Amara Graps
Bio
Amara Graps, is a planetary astronomer at the Southwest Research Institute (SwRI) in Boulder, Colorado, supporting the New Horizons Pluto mission, and studying circum/interplanetary dust charging and dynamics and the origin of water on the terrestrial planets. She just returned to the USA from Europe, where she was in Italy as a researcher at the Istituto di Fisica dello Spazio Interplanetario (INAF-IFSI) in Rome, Italy, an astronomy instructor at the American University of Rome, and a PhD student and post-doc at Universitaet Heidelberg (Germany) and the Max Planck Institut fuer Kernphysik (MPI-K).
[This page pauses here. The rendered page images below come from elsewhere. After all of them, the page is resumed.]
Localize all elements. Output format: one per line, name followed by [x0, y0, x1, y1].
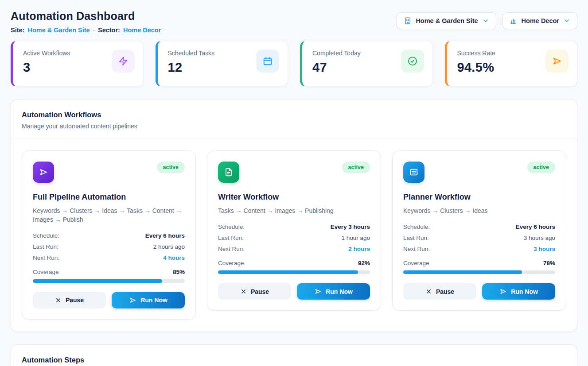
workflow-card-top: active — [403, 162, 555, 183]
sector-link[interactable]: Home Decor — [123, 27, 161, 34]
schedule-row: Schedule: Every 6 hours — [403, 223, 555, 230]
coverage-progress-track — [33, 279, 185, 283]
chevron-down-icon — [482, 17, 489, 24]
coverage-block: Coverage 78% — [403, 260, 555, 274]
coverage-block: Coverage 85% — [33, 269, 185, 283]
schedule-value: Every 6 hours — [516, 223, 555, 230]
workflows-panel-body: active Full Pipeline Automation Keywords… — [11, 139, 577, 331]
pause-button-label: Pause — [436, 288, 454, 295]
site-link[interactable]: Home & Garden Site — [27, 27, 90, 34]
workflow-card-planner: active Planner Workflow Keywords → Clust… — [392, 150, 566, 311]
next-run-label: Next Run: — [218, 246, 245, 252]
check-circle-icon — [401, 50, 424, 73]
last-run-label: Last Run: — [403, 235, 429, 241]
workflow-actions: Pause Run Now — [218, 283, 370, 300]
run-now-button-label: Run Now — [140, 297, 167, 304]
pause-button[interactable]: Pause — [403, 283, 476, 300]
calendar-icon — [256, 50, 279, 73]
run-now-button[interactable]: Run Now — [112, 292, 185, 308]
automation-dashboard-page: Automation Dashboard Site: Home & Garden… — [0, 0, 588, 366]
workflow-description: Keywords → Clusters → Ideas — [403, 206, 555, 216]
workflow-description: Tasks → Content → Images → Publishing — [218, 206, 370, 216]
pause-button-label: Pause — [66, 297, 84, 304]
lightning-icon — [112, 50, 135, 73]
site-selector-label: Home & Garden Site — [416, 17, 478, 24]
stat-card-active-workflows: Active Workflows 3 — [11, 41, 144, 87]
workflow-actions: Pause Run Now — [403, 283, 555, 300]
pause-button[interactable]: Pause — [218, 283, 291, 300]
coverage-row: Coverage 92% — [218, 260, 370, 266]
chevron-down-icon — [563, 17, 570, 24]
workflows-panel-header: Automation Workflows Manage your automat… — [11, 100, 577, 139]
document-icon — [218, 162, 239, 183]
breadcrumb: Site: Home & Garden Site · Sector: Home … — [11, 27, 161, 34]
next-run-value: 2 hours — [348, 246, 370, 252]
workflow-card-top: active — [33, 162, 185, 183]
automation-workflows-panel: Automation Workflows Manage your automat… — [11, 99, 577, 332]
status-badge: active — [342, 162, 370, 173]
last-run-value: 1 hour ago — [341, 235, 370, 241]
next-run-label: Next Run: — [33, 254, 59, 261]
workflow-details: Schedule: Every 6 hours Last Run: 2 hour… — [33, 232, 185, 261]
x-icon — [425, 288, 432, 295]
status-badge: active — [527, 162, 555, 173]
schedule-row: Schedule: Every 3 hours — [218, 223, 370, 230]
automation-steps-panel: Automation Steps Configure which steps a… — [11, 344, 577, 366]
stats-row: Active Workflows 3 Scheduled Tasks 12 Co… — [11, 41, 577, 87]
coverage-progress-track — [218, 270, 370, 274]
stat-card-completed-today: Completed Today 47 — [300, 41, 433, 87]
send-icon — [33, 162, 54, 183]
next-run-value: 4 hours — [163, 254, 185, 261]
coverage-row: Coverage 85% — [33, 269, 185, 275]
note-icon — [403, 162, 424, 183]
pause-button[interactable]: Pause — [33, 292, 106, 308]
header-left: Automation Dashboard Site: Home & Garden… — [11, 10, 161, 34]
coverage-progress-fill — [33, 279, 162, 283]
topbar: Automation Dashboard Site: Home & Garden… — [11, 10, 577, 34]
next-run-row: Next Run: 2 hours — [218, 246, 370, 252]
workflow-title: Planner Workflow — [403, 193, 555, 202]
workflow-card-writer: active Writer Workflow Tasks → Content →… — [207, 150, 381, 311]
sector-selector-dropdown[interactable]: Home Decor — [502, 12, 577, 29]
steps-panel-header: Automation Steps Configure which steps a… — [11, 345, 577, 366]
workflow-title: Writer Workflow — [218, 193, 370, 202]
schedule-value: Every 3 hours — [331, 223, 370, 230]
coverage-value: 78% — [543, 260, 555, 266]
run-now-button-label: Run Now — [326, 288, 353, 295]
x-icon — [55, 297, 62, 304]
coverage-progress-track — [403, 270, 555, 274]
schedule-value: Every 6 hours — [145, 232, 185, 239]
sector-selector-label: Home Decor — [522, 17, 559, 24]
send-icon — [545, 50, 569, 73]
send-icon — [314, 288, 322, 295]
run-now-button[interactable]: Run Now — [482, 283, 555, 300]
coverage-label: Coverage — [218, 260, 244, 266]
sector-label: Sector: — [98, 27, 120, 34]
x-icon — [240, 288, 247, 295]
coverage-progress-fill — [218, 270, 358, 274]
header-selectors: Home & Garden Site Home Decor — [397, 12, 577, 29]
site-selector-dropdown[interactable]: Home & Garden Site — [397, 12, 496, 29]
schedule-label: Schedule: — [403, 223, 430, 230]
workflow-title: Full Pipeline Automation — [33, 193, 185, 202]
schedule-label: Schedule: — [33, 232, 59, 239]
workflow-details: Schedule: Every 6 hours Last Run: 3 hour… — [403, 223, 555, 252]
status-badge: active — [157, 162, 185, 173]
workflow-details: Schedule: Every 3 hours Last Run: 1 hour… — [218, 223, 370, 252]
coverage-value: 85% — [173, 269, 185, 275]
run-now-button[interactable]: Run Now — [297, 283, 370, 300]
coverage-row: Coverage 78% — [403, 260, 555, 266]
schedule-row: Schedule: Every 6 hours — [33, 232, 185, 239]
last-run-label: Last Run: — [218, 235, 244, 241]
stat-card-scheduled-tasks: Scheduled Tasks 12 — [156, 41, 288, 87]
send-icon — [129, 297, 136, 304]
last-run-row: Last Run: 1 hour ago — [218, 235, 370, 241]
building-icon — [404, 17, 412, 25]
coverage-progress-fill — [403, 270, 522, 274]
pause-button-label: Pause — [251, 288, 269, 295]
separator-dot: · — [93, 27, 95, 34]
site-label: Site: — [11, 27, 24, 34]
workflow-description: Keywords → Clusters → Ideas → Tasks → Co… — [33, 206, 185, 224]
workflow-card-top: active — [218, 162, 370, 183]
workflow-grid: active Full Pipeline Automation Keywords… — [22, 150, 566, 320]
Her work experience since 1982, primarily in astronomy, astrophysics, and planetary science research, was gained from a variety of studies at SwRI, IFSI, MPI-K, NASA-Ames, Stanford University, the University of Colorado, and the Jet Propulsion Laboratory. In addition, she consulted for engineering, computer, and medical companies in Heidelberg and the Silicon Valley working on numerical analysis, technical writing, and WWW site projects. Sometimes she also writes popular astronomy and scientific computing articles. Her present focus is her New Year’s baby, but when she has time, her hobbies include bicycle touring, volcanos, Cremona violins, photography, writing, watercolor painting, studying philosophy, and learning languages.